Unter dem Schleier versteckte sich nicht Grebe, sondern einer seiner Mitmusiker. Der Protagonist betrat kurz darauf die Bühne, wie für ihn üblich, mit einem Indianerkranz auf dem Kopf. Überhaupt waren die Kostüme sehr gut gelungen. DJ Smoking Joe trug einen Anzug, der an Captain Jack erinnerte, Buddy Casino an der Orgel hatte einen aufgesetzten roten Irokesen, Serge Radke am Bass sah aus wie ein indischer Schlangenbeschwörer und Martin Brauer am Schlagzeug hatte mehrere unterschiedliche Kopfbedeckungen, unter anderem einen Karton und einen Fisch.

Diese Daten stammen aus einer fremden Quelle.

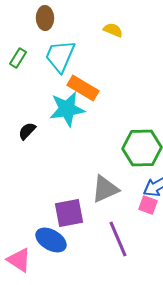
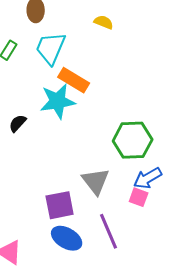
gray triangle: (105, 189) -> (96, 181), turned -44
blue ellipse: (51, 240) -> (67, 238), moved

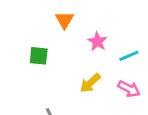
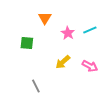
cyan line: (129, 56) -> (90, 30), moved

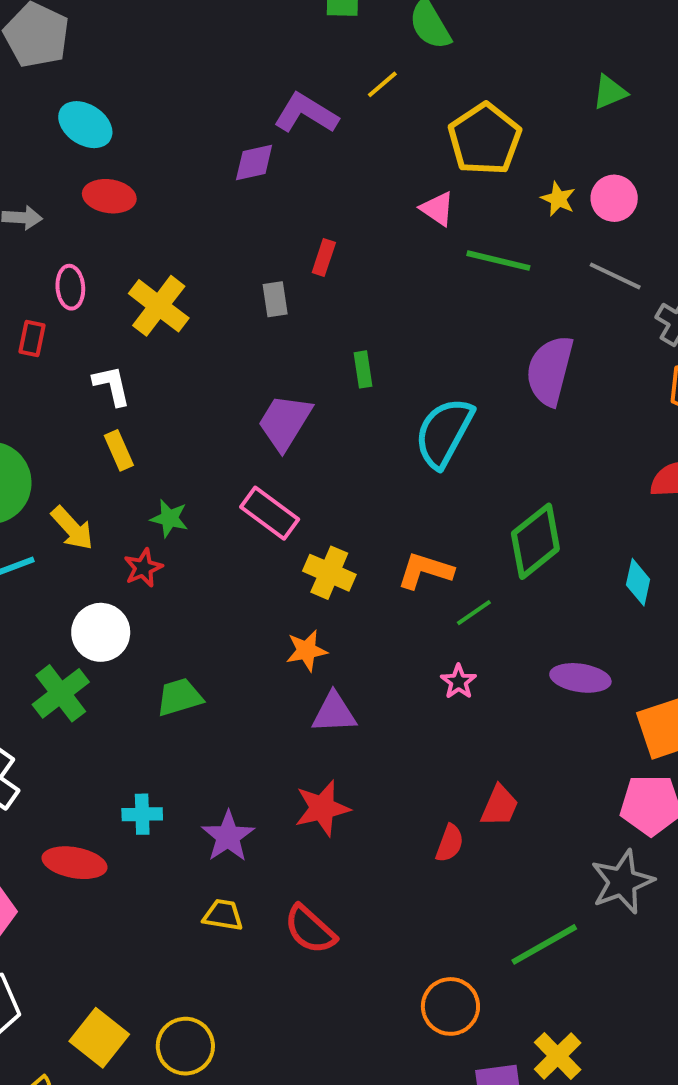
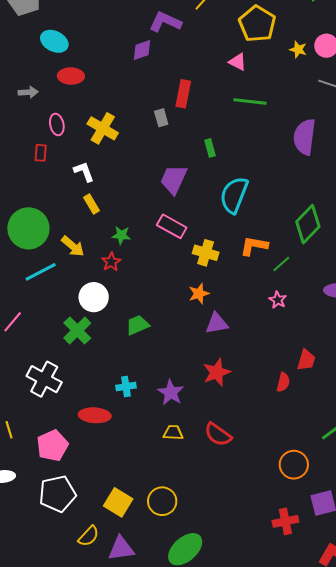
red rectangle: (324, 258) -> (183, 94), size x1.5
green line: (498, 261) -> (250, 102), moved
cyan semicircle: (444, 433) -> (234, 195), moved

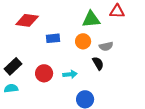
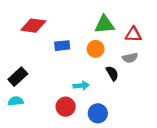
red triangle: (117, 11) -> (133, 34), moved
gray semicircle: (106, 46) -> (130, 58), moved
red circle: (44, 73) -> (66, 107), moved

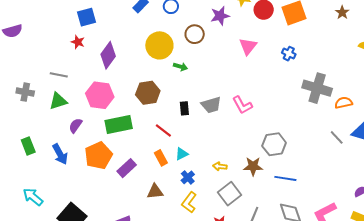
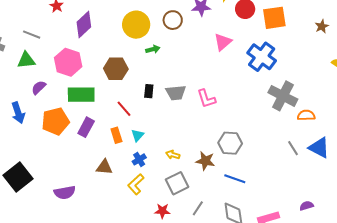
blue cross: (289, 54) -> (262, 57), size x2.0
green arrow: (181, 67) -> (153, 49), turned -40
cyan triangle: (182, 154) -> (138, 135), turned -32
purple rectangle: (127, 168) -> (86, 127), moved, turned -30

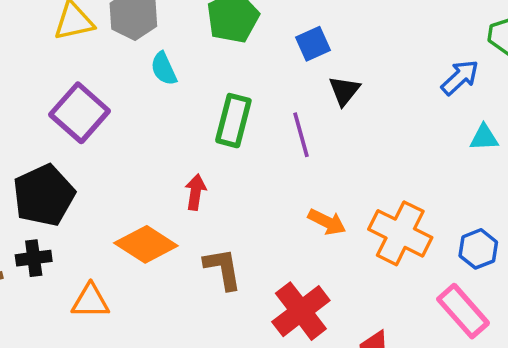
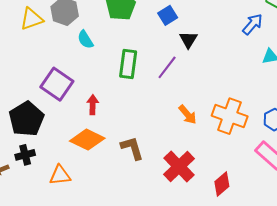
purple square: (80, 113) -> (57, 84), moved
purple line: (301, 135) -> (167, 67), turned 60
red arrow: (196, 192) -> (93, 105), moved
orange arrow: (327, 222) -> (188, 115), turned 30

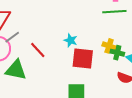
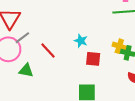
red square: (83, 59) -> (93, 59), size x0.7
green triangle: (16, 70) -> (26, 71), size x0.7

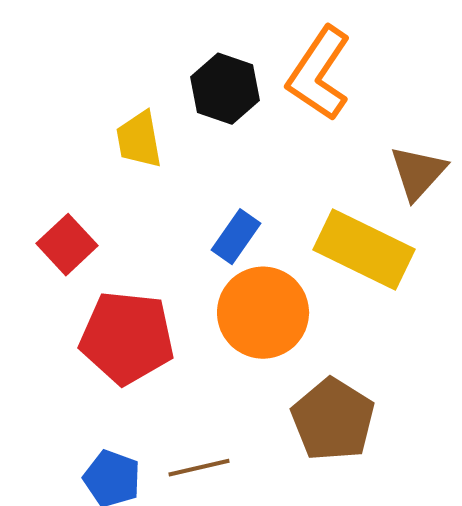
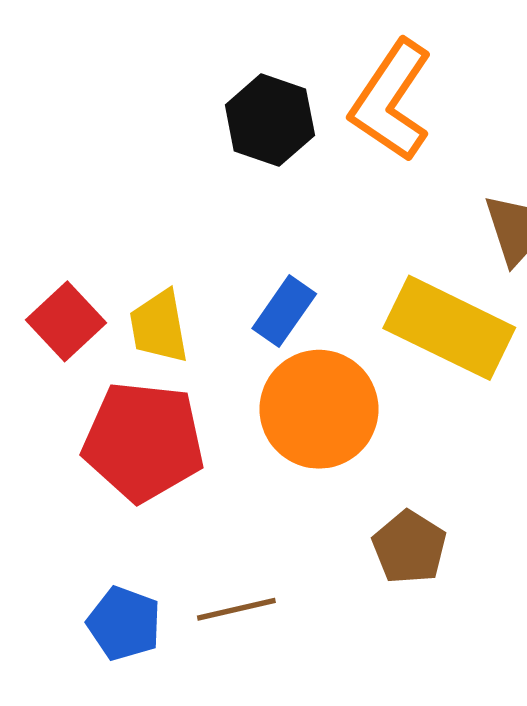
yellow trapezoid: (139, 140) -> (159, 327), moved
brown pentagon: (333, 420) -> (409, 547), size x0.7

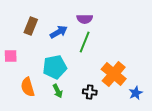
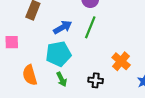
blue arrow: (59, 32) -> (63, 27), moved
orange cross: (114, 74) -> (121, 61), size x0.7

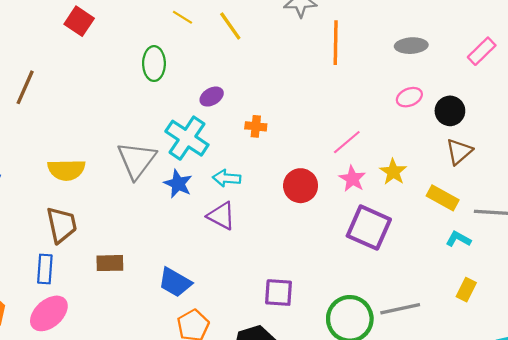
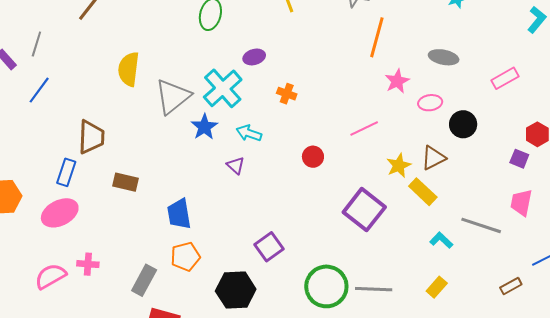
brown triangle: (459, 152) -> (433, 158), moved
yellow semicircle: (66, 170) -> (129, 69), moved, turned 84
pink star: (352, 179) -> (397, 81), moved
red circle: (301, 186) -> (313, 157), size x0.7
yellow rectangle: (443, 198) -> (423, 192), moved
purple triangle: (221, 216) -> (236, 165), size x0.7
blue trapezoid: (175, 282) -> (179, 214), turned 36
purple square: (279, 293) -> (269, 247), turned 36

Und das wusste Grebe, der sich überraschend gut in der Region auskannte und selbst auch schon mal im Moya gespielt hat, natürlich besonders herausragend anzumerken. Weiterhin waren auf der Bühne noch Marcus Baumgart an der Gitarre und ein Streichquartett.

Der Künstler zeichnet sich durch eine sehr genaue Beobachtungsgabe aus. Das zeigte sich vor allem in dem Lied „20. Jahrhundert“. Darin werden viele Sachen aufgezählt, die für uns heute noch ganz selbstverständlich sind, beziehungsweise vor einigen Jahren waren, mit denen aber Jugendliche in zehn Jahren nichts mehr anfangen können. Auch ein Lied über das Angeln und den damit verbunden Folgen fand sich im Programm wieder.
Wie ein Wirbelwind fegte Grebe während des dreistündigen Programms über die Bühne. Mal in einem alten Bürodrehstuhl, der auch als Klavierstuhl verwendet wurde und natürlich auch zu Fuß, unterstützt von kleinen Tanzeinlagen. Für eine große Tanzeinlage bedurfte es dann der Hilfe aus dem Publikum. Bei „Handtaschentanz im Haus der Kulturen der Welt“ sollten Damen (es kamen auch einige Herren) auf die Bühne kommen und dann mit Handtaschen tanzen. Das sah sehr merkwürdig, aber auch sehr lustig aus.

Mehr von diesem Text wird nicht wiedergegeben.